她突然像做错事的孩子,赶紧低下头,不敢再看白语兰。
白语兰平时对她很好,她母亲却伤害了南文杰,她在今天拉着白语兰的另一个儿子去见母亲最后一面……现在想一想,是有些过分了。
南俊峰在跟老战友聊天,见到白语兰脸色不好,赶紧过来询问,“怎么了?”
白语兰没有理会南俊峰,而是严肃地看着南文安:“今天是什么日子?今天是胖娃的百日宴,你哪都不准去!”

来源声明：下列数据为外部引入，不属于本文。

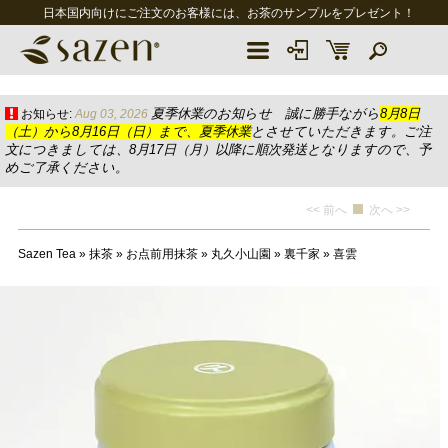
日本国内向けにご注文のお客様には、お茶のサンプルをプレゼント！
夏季休業のお知らせ 誠に勝手ながら
8月8日
お知らせ:
Aug 03, 2026
（土）から8月16日（日）まで、夏季休業
とさせていただきます。ご注
文につきましては、8月17日（月）以降に順次発送となりますので、予
めご了承ください。
<< 前へ
次へ >>
Sazen Tea
»
抹茶
»
お点前用抹茶
»
丸久小山園
»
裏千家
»
喜雲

对于白语兰来说,百日宴代表着一个孩子的诞生,这么喜庆的日子,南文安要去送一个被枪决的人,这很晦气!
白语兰冷冷地看了一眼蒿娇娇,认为蒿娇娇是故意在这个时候跟南文安说尔琴今天枪决的。
白语兰不悦地开口,“娇娇你要去就去,文安不准去。”
监狱那边又不是今天通知蒿娇娇尔琴要枪决的,肯定是提前通知了,蒿娇娇可以提前做准备,今天不回家参加胖娃的百日宴都无所谓。
蒿娇娇既然选择参加胖娃的百日宴,就不准中途去观看尔琴枪决。
那么喜庆的日子,提个尔琴出来溜哒,真是让人扫兴!
“妈,我们去去就回。”南文安微微皱眉。
“去去就回,你想搞什么?带一身的血腥味回来让我们闻吗?”
白语兰态度很坚决:“你不准去,娇娇要去,她就去,去了之后,七天之后才能回来,你留在家里吃饭!”
“我就想陪娇娇……”
南文安还有些不死心,白语兰突然瞪眼,也顾不上有客人在场:“南文安你非要跟我作对是不是?你忘了你弟弟是怎么受伤的吗?”
“要不是你大大嫂,文杰现在还是一具植物人躺在床上,像石头一样动不动,你是不是想去送她最后一程?门都没有!”
沈秋然也注意到这边的气氛很不对,她和陆南承过来,问清楚了事情的原因后,沈秋然也觉得南文安这么做不对。
南文安可以不参与她儿子的百日宴,她是没意见的。
可站在白语兰的角度来看,尔琴是害她儿子的凶手,害她儿媳的凶手,是南家的仇人,南文安去送尔琴最后一程,那就是在打白语兰的耳光,是在羞辱白语兰。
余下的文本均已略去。